Серафима: – А вечером он напился и пришел к нашему дому с ружьем. Стрелял в воздух, выл от отчаянья. И уже совсем нехорошие вещи выкрикивал. И так всю неделю. Запой у него был. Потом приехали из города батюшки, забрали его. Так и жила матушка с детьми у нас. Домой не возвращались. Недели через три вернулся отец Иоанн. Приходил ко мне – говорил, что это я виновата во всём.

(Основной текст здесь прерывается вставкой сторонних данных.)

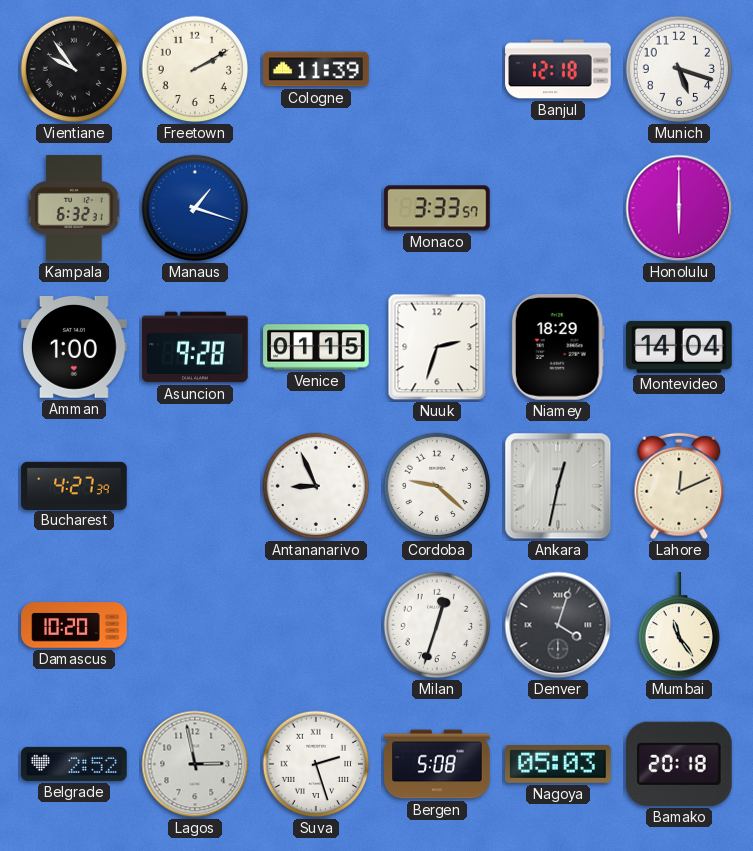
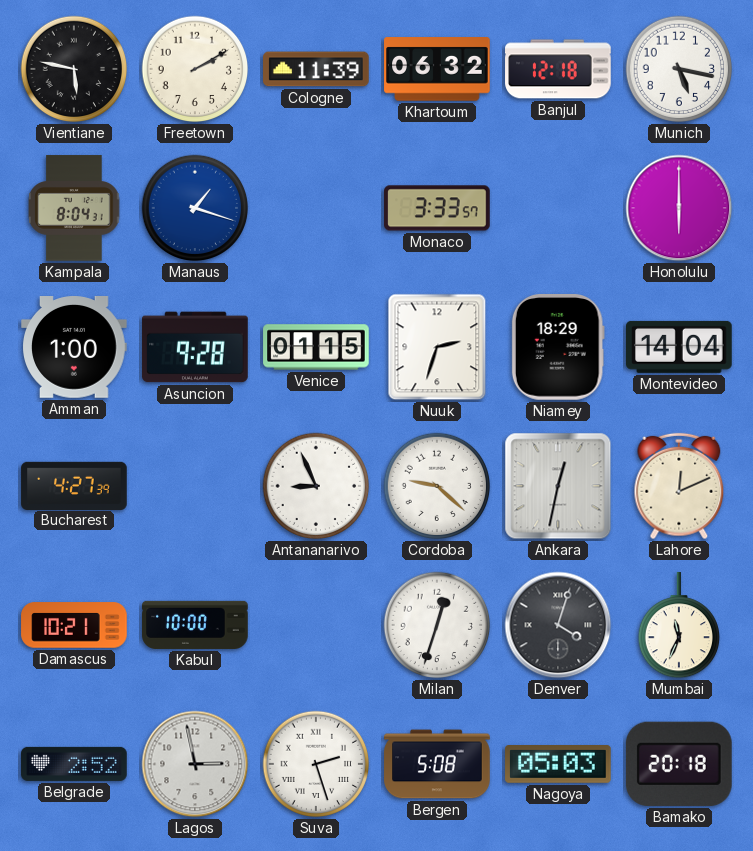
Vientiane: 9:54 -> 5:47
Khartoum: none -> 06:32
Munich: 5:18 -> 5:17
Kampala: 6:32 -> 8:04
Damascus: 10:20 -> 10:21
Kabul: none -> 10:00
Mumbai: 11:24 -> 11:34
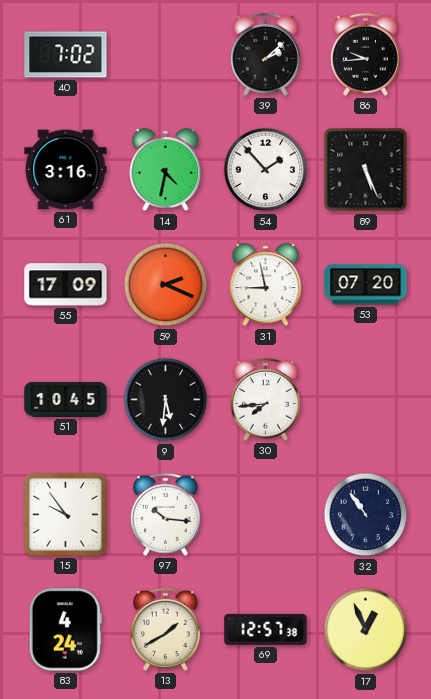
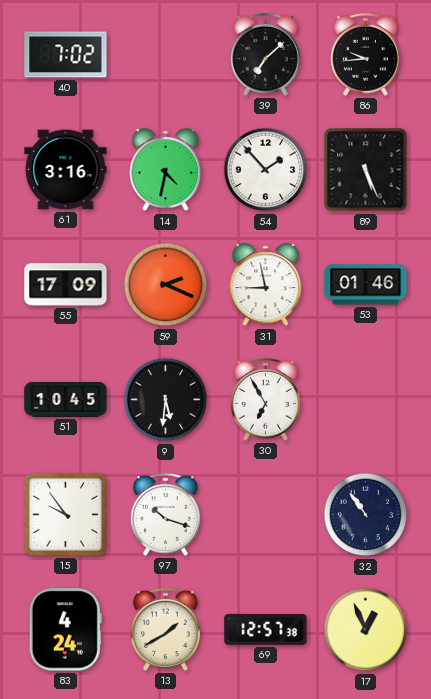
39: 2:08 -> 7:08
53: 07:20 -> 01:46
30: 7:44 -> 6:55
97: 10:16 -> 10:18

Алов: – Как такое может быть, матушка?
Серафима: – Я ему сказала: «Оставайся, я тебе помогу», а он: «Ведьма ты»…Говорил, что я настроила его семью против него. Что же поделать, Коля…Больной он человек. Только молиться. И мне испытание.
Алов: – Так это он баню поджёг?
Серафима: – Баню не он поджёг. Господь смилостивился. Отец Иоанн немного в себя пришел. Месяца два спустя. Сейчас служит, как прежде. Но пить не перестал. Правда, тише себя ведёт. И никого не трогает. Сын его поджёг.
Алов: – Сын? Удивительное дело…Зачем же?
Серафима: – Мстил. Он у нас пожил какое-то время. Глядим – вещи стали пропадать. Мне Господь открыл, что это он. Говорила с ним. Так он меня после этого разговора возненавидел. Сбежал от нас. У себя дома жил, пока отца не было. Матери дерзил. Обидные слова ей говорил. Послушница моя – Фрося совсем не спала в ту ночь. Она его и спугнула. Хоть и темно было, но увидела – Господь сподобил, что это он бутылку с бензином принес. Разбил, поджег и бежать. Если бы не Фрося, мы бы все сгорели. Баню, конечно, спасти не успели.
Алов: – Поймали его?
Серафима: – Да почти сразу. К утру. Но мы ничего в милицию не писали. Отпустили его, в конце концов. У нас претензий к нему нет.